The pound sterling (GBP) is the oldest currency in the world (886 AD) and the official currency of the United Kingdom. It is the fourth most traded foreign exchange (FX) unit in the world, accounting for 12% of all trades, averaging $630 billion per day as of 2022. Its key trading pairs are GBP/USD, aka “Cable”, which represents 11% of FX, GBP/JPY or “The Dragon” as it is known to traders (3%) and EUR/GBP (2%) . The pound sterling is issued by the Bank of England (BoE).

The most important factor influencing the value of the pound sterling is the monetary policy decided by the Bank of England. The BoE bases its decisions on whether it has achieved its main objective of “price stability” – a steady inflation rate of around 2%. Its main tool to achieve this is the adjustment of interest rates. When inflation is too high, the BoE will try to control it by raising interest rates, making it more expensive for people and businesses to access credit. This is generally positive for GBP as higher interest rates make the UK a more attractive place for global investors to park their money. When inflation falls too low, it is a sign that economic growth is slowing. In this scenario, the BoE will consider cutting interest rates to reduce credit so that companies borrow more to invest in growth-generating projects.

Data releases measure the health of the economy and can affect the value of the pound.
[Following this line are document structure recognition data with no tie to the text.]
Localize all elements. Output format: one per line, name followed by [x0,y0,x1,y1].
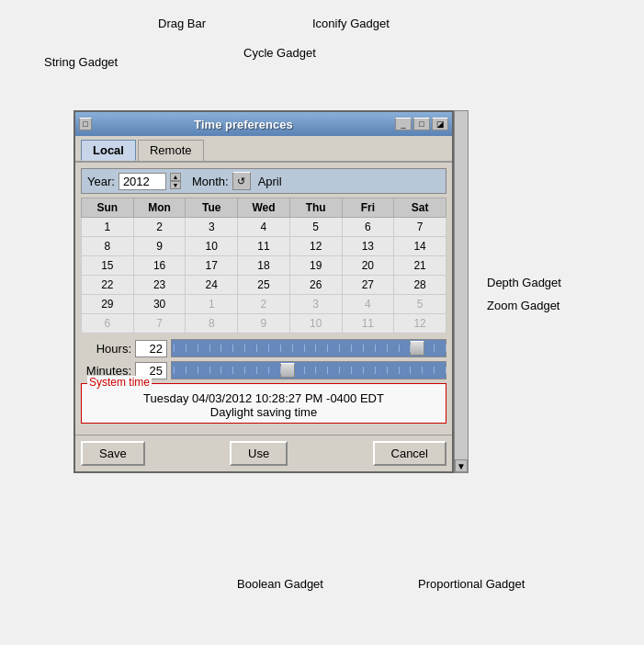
month-cycle-button[interactable]: ↺ [232,172,251,190]
depth-button[interactable]: ◪ [432,118,448,130]
iconify-button[interactable]: _ [395,118,412,130]
calendar-day-cell[interactable]: 21 [394,256,446,276]
calendar-day-cell[interactable]: 23 [133,276,186,295]
content-area: Year: ▲ ▼ Month: ↺ April Sun Mon Tue We [75,163,452,435]
calendar-day-cell[interactable]: 8 [82,237,134,256]
calendar-day-cell[interactable]: 14 [394,237,446,256]
iconify-gadget-label: Iconify Gadget [312,17,390,30]
calendar-day-cell[interactable]: 15 [82,256,134,276]
calendar-week-row: 1234567 [82,218,446,237]
calendar-day-cell[interactable]: 18 [238,256,290,276]
hours-slider-row: Hours: 22 // Will be generated by JS bel… [81,339,446,357]
minutes-slider[interactable] [171,361,446,379]
col-mon: Mon [133,198,186,218]
year-label: Year: [87,175,115,188]
calendar-day-cell[interactable]: 6 [82,314,134,334]
calendar-day-cell[interactable]: 9 [133,237,186,256]
year-down-arrow[interactable]: ▼ [170,181,181,189]
calendar-table: Sun Mon Tue Wed Thu Fri Sat 123456789101… [81,198,446,334]
calendar-day-cell[interactable]: 20 [342,256,394,276]
calendar-week-row: 15161718192021 [82,256,446,276]
proportional-gadget-label: Proportional Gadget [418,577,525,591]
titlebar-buttons: _ □ ◪ [395,118,448,130]
use-button[interactable]: Use [230,441,288,466]
calendar-day-cell[interactable]: 12 [394,314,446,334]
col-sat: Sat [394,198,446,218]
calendar-day-cell[interactable]: 4 [238,218,290,237]
calendar-day-cell[interactable]: 25 [238,276,290,295]
calendar-day-cell[interactable]: 8 [186,314,238,334]
calendar-week-row: 22232425262728 [82,276,446,295]
calendar-day-cell[interactable]: 19 [289,256,342,276]
right-scrollbar: ▼ [454,110,469,473]
calendar-day-cell[interactable]: 5 [289,218,342,237]
calendar-week-row: 293012345 [82,295,446,314]
calendar-day-cell[interactable]: 22 [82,276,134,295]
window-frame: □ Time preferences _ □ ◪ Local Remote Ye… [73,110,454,473]
string-gadget-label: String Gadget [44,55,118,69]
col-fri: Fri [342,198,394,218]
bottom-bar: Save Use Cancel [75,435,452,471]
year-arrows: ▲ ▼ [170,173,181,189]
cycle-gadget-label: Cycle Gadget [243,46,316,60]
year-input[interactable] [119,173,166,190]
calendar-day-cell[interactable]: 2 [238,295,290,314]
save-button[interactable]: Save [81,441,145,466]
calendar-day-cell[interactable]: 6 [342,218,394,237]
drag-bar-label: Drag Bar [158,17,206,30]
calendar-day-cell[interactable]: 27 [342,276,394,295]
calendar-day-cell[interactable]: 10 [186,237,238,256]
calendar-day-cell[interactable]: 29 [82,295,134,314]
month-value: April [258,175,282,188]
close-button[interactable]: □ [79,118,92,130]
calendar-week-row: 6789101112 [82,314,446,334]
system-time-label: System time [87,376,152,389]
calendar-day-cell[interactable]: 28 [394,276,446,295]
hours-slider[interactable]: // Will be generated by JS below [171,339,446,357]
year-up-arrow[interactable]: ▲ [170,173,181,181]
calendar-day-cell[interactable]: 11 [342,314,394,334]
calendar-day-cell[interactable]: 3 [289,295,342,314]
zoom-gadget-label: Zoom Gadget [487,299,560,312]
zoom-button[interactable]: □ [413,118,430,130]
calendar-day-cell[interactable]: 3 [186,218,238,237]
col-sun: Sun [82,198,134,218]
calendar-day-cell[interactable]: 1 [186,295,238,314]
year-month-row: Year: ▲ ▼ Month: ↺ April [81,168,446,194]
calendar-day-cell[interactable]: 7 [394,218,446,237]
tab-local[interactable]: Local [81,140,136,161]
calendar-day-cell[interactable]: 5 [394,295,446,314]
calendar-day-cell[interactable]: 17 [186,256,238,276]
calendar-day-cell[interactable]: 4 [342,295,394,314]
titlebar: □ Time preferences _ □ ◪ [75,112,452,136]
window: □ Time preferences _ □ ◪ Local Remote Ye… [73,110,469,473]
window-title: Time preferences [95,118,392,131]
calendar-day-cell[interactable]: 26 [289,276,342,295]
calendar-day-cell[interactable]: 9 [238,314,290,334]
calendar-day-cell[interactable]: 24 [186,276,238,295]
boolean-gadget-label: Boolean Gadget [237,577,323,591]
calendar-day-cell[interactable]: 13 [342,237,394,256]
col-tue: Tue [186,198,238,218]
hours-value: 22 [135,340,167,357]
system-time-dst: Daylight saving time [89,405,438,419]
calendar-day-cell[interactable]: 7 [133,314,186,334]
month-label: Month: [192,175,229,188]
calendar-day-cell[interactable]: 16 [133,256,186,276]
hours-label: Hours: [81,342,131,356]
depth-gadget-label: Depth Gadget [487,276,561,289]
calendar-day-cell[interactable]: 30 [133,295,186,314]
system-time-box: System time Tuesday 04/03/2012 10:28:27 … [81,383,446,424]
col-thu: Thu [289,198,342,218]
calendar-day-cell[interactable]: 1 [82,218,134,237]
calendar-day-cell[interactable]: 2 [133,218,186,237]
calendar-day-cell[interactable]: 10 [289,314,342,334]
scroll-down-arrow[interactable]: ▼ [455,459,468,472]
calendar-header-row: Sun Mon Tue Wed Thu Fri Sat [82,198,446,218]
tab-remote[interactable]: Remote [138,140,204,161]
calendar-day-cell[interactable]: 11 [238,237,290,256]
calendar-week-row: 891011121314 [82,237,446,256]
system-time-datetime: Tuesday 04/03/2012 10:28:27 PM -0400 EDT [89,391,438,405]
cancel-button[interactable]: Cancel [373,441,446,466]
calendar-day-cell[interactable]: 12 [289,237,342,256]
Indicators such as GDP, manufacturing and services PMI and employment can all influence the direction of the GBP. A strong economy is good for Sterling. Not only does it attract more foreign investment, it may encourage the BoE to raise interest rates, which will directly strengthen the GBP. Otherwise, if the economic data is weak, the pound is likely to fall.
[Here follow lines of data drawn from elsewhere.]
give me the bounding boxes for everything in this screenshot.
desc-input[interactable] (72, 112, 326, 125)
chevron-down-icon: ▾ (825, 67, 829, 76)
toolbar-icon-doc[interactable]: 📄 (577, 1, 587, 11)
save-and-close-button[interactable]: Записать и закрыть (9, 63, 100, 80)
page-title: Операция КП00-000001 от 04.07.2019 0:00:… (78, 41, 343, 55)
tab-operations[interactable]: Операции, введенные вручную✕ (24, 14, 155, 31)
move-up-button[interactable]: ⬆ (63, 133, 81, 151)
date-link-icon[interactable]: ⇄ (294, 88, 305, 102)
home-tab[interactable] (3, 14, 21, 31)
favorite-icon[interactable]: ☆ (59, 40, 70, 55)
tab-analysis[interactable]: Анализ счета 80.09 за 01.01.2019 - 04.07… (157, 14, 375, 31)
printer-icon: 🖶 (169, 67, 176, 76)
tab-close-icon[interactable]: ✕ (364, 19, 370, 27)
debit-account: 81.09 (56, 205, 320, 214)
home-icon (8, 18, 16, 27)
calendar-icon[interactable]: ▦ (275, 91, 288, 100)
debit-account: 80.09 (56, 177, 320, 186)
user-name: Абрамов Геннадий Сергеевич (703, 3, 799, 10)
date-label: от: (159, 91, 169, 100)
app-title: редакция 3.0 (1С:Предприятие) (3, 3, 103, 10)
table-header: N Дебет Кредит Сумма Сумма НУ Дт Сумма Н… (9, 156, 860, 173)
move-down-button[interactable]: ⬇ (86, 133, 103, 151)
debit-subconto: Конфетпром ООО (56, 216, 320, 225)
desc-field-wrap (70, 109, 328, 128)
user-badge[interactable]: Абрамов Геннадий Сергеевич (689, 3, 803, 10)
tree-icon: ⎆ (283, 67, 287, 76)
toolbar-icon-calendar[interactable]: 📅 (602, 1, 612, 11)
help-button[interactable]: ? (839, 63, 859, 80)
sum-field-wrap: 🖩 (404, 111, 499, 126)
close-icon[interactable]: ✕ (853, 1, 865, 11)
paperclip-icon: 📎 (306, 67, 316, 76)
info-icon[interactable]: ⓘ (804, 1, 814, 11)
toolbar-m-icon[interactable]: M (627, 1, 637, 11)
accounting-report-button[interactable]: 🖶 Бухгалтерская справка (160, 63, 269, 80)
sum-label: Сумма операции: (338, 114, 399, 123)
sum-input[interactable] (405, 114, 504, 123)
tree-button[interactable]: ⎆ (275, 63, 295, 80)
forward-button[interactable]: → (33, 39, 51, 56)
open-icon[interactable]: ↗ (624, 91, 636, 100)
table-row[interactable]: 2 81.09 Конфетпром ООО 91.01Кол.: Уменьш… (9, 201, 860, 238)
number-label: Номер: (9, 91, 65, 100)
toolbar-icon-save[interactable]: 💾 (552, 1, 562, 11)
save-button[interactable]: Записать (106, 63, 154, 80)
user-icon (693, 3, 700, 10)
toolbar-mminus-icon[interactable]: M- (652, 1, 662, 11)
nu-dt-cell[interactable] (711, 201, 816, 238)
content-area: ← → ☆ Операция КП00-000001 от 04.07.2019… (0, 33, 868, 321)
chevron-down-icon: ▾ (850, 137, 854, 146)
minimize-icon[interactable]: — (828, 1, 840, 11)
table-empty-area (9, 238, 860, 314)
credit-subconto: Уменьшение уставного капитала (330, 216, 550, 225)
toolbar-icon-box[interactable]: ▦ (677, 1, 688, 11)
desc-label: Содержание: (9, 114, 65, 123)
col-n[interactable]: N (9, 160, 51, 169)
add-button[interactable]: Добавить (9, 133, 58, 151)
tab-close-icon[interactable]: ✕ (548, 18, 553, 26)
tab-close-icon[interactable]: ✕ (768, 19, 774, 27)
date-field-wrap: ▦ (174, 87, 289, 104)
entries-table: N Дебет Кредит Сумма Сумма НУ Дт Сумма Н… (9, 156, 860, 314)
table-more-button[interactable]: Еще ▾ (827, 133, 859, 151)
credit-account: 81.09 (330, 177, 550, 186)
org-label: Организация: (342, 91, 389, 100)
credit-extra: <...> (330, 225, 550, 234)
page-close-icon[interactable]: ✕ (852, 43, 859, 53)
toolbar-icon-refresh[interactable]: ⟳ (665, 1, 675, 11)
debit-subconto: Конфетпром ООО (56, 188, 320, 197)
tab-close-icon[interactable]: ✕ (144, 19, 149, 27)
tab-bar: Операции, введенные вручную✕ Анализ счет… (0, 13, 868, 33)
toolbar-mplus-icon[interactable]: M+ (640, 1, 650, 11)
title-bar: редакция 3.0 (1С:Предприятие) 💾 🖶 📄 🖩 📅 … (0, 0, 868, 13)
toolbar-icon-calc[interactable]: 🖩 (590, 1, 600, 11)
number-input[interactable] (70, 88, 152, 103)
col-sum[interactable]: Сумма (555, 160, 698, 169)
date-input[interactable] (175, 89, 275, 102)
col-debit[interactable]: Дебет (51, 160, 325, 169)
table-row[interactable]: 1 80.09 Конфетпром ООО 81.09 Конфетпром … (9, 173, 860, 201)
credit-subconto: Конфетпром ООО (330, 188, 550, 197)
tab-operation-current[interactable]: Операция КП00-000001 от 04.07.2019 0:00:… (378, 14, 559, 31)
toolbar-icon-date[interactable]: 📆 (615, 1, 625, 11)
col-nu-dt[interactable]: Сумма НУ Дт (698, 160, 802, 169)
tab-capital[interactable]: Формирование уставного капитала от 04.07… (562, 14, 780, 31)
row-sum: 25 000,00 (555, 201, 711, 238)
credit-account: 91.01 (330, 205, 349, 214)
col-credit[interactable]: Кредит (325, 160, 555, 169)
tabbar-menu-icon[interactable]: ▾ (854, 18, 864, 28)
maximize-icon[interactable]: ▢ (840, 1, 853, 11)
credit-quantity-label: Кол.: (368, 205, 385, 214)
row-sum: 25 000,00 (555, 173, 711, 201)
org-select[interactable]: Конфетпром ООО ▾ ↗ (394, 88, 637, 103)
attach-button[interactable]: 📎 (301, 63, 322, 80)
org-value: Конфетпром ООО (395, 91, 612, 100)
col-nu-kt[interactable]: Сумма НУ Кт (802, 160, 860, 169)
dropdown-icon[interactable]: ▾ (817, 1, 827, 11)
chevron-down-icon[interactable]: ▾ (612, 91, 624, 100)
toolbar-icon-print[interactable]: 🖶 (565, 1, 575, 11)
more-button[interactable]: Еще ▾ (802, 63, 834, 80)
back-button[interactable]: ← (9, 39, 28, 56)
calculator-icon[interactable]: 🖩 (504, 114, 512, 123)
Another significant release of data for the pound is the trade balance. This indicator measures the difference between what a country earns from its exports and what it spends on imports in a given period. If a country produces highly sought-after exports, its currency will only benefit from the additional demand created by foreign buyers looking to purchase these goods. Therefore, a positive net trade balance strengthens a currency and vice versa for a negative balance.